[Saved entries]

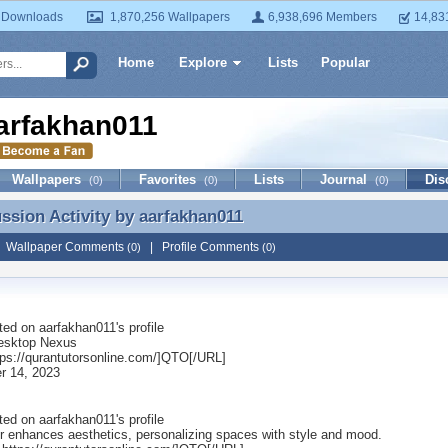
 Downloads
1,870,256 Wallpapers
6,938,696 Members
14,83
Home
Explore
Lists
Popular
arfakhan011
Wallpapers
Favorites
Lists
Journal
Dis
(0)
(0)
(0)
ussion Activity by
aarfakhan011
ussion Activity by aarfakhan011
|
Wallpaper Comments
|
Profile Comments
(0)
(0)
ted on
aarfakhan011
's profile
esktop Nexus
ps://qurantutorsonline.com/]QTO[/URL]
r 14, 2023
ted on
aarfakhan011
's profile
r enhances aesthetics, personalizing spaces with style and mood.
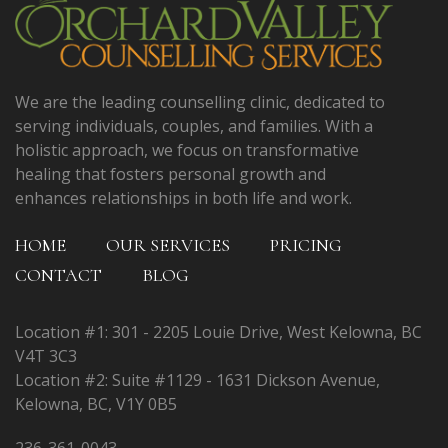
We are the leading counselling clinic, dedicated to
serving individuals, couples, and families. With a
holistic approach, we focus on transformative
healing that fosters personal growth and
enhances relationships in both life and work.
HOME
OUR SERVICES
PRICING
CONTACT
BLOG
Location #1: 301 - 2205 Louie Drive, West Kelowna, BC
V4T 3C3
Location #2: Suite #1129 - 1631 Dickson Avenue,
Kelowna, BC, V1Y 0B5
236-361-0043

▶ [Your task]
Without the pictures, return the records above exactly as written.

▶ [Answer box]
 Downloads
1,870,256 Wallpapers
6,938,696 Members
14,83
Home
Explore
Lists
Popular
arfakhan011
Wallpapers
Favorites
Lists
Journal
Dis
(0)
(0)
(0)
ussion Activity by
aarfakhan011
ussion Activity by aarfakhan011
|
Wallpaper Comments
|
Profile Comments
(0)
(0)
ted on
aarfakhan011
's profile
esktop Nexus
ps://qurantutorsonline.com/]QTO[/URL]
r 14, 2023
ted on
aarfakhan011
's profile
r enhances aesthetics, personalizing spaces with style and mood.
We are the leading counselling clinic, dedicated to
serving individuals, couples, and families. With a
holistic approach, we focus on transformative
healing that fosters personal growth and
enhances relationships in both life and work.
HOME
OUR SERVICES
PRICING
CONTACT
BLOG
Location #1: 301 - 2205 Louie Drive, West Kelowna, BC
V4T 3C3
Location #2: Suite #1129 - 1631 Dickson Avenue,
Kelowna, BC, V1Y 0B5
236-361-0043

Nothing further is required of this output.